For every shirtless Fabio, there are an increasing number of more approachable archetypes, including a raft of new heroes who are black, Afro-Latinx, or queer. “Now more than ever, men are starting to see characters who they might actually like to be or personally relate to, instead of a ridiculous gendered stereotype,” says indie author Nenia Campbell, who runs the coed Unapologetic Romance Readers book club on Goodreads.

After a couple of hours, I tell the guys in our group that we should probably wrap it up and ask who wants to do this whole thing again. “Fuck it, let’s keep going,” Alejandro says without hesitation. Nolan’s in, too, and so is André.

“Yeah, the next one’s going to be spicier,” I say before suggesting BeautifulStranger, which tells the fling-to-love story of a finance whiz exploring exhibitionism in New York City. “Lots of public sex, so rest assured, plenty of nipple.”

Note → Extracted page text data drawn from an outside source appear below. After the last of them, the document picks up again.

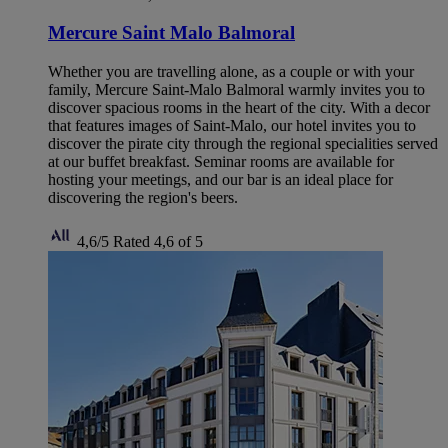
Mercure Saint Malo Balmoral
Whether you are travelling alone, as a couple or with your
family, Mercure Saint-Malo Balmoral warmly invites you to
discover spacious rooms in the heart of the city. With a decor
that features images of Saint-Malo, our hotel invites you to
discover the pirate city through the regional specialities served
at our buffet breakfast. Seminar rooms are available for
hosting your meetings, and our bar is an ideal place for
discovering the region's beers.
4,6/5
Rated 4,6 of 5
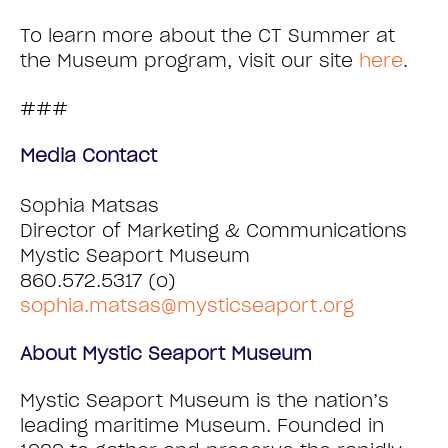
To learn more about the CT Summer at
the Museum program, visit our site
here
.
###
Media Contact
Sophia Matsas
Director of Marketing & Communications
Mystic Seaport Museum
860.572.5317 (o)
sophia.matsas@mysticseaport.org
About Mystic Seaport Museum
Mystic Seaport Museum is the nation’s
leading maritime Museum. Founded in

Mike agrees, and so does Shay, except Shay’s not done yet. “We didn’t talk about the heroine’s sister,” he says. When he jumps up from the computer to go turn off a TV in the other room, it’s clear that he’s gotten a little too comfortable. He’s been streaming in his underwear, and the group erupts at the sight of his black boxer briefs.

Two hours later and we’re all still talking, one of us half naked, everyone equally exposed.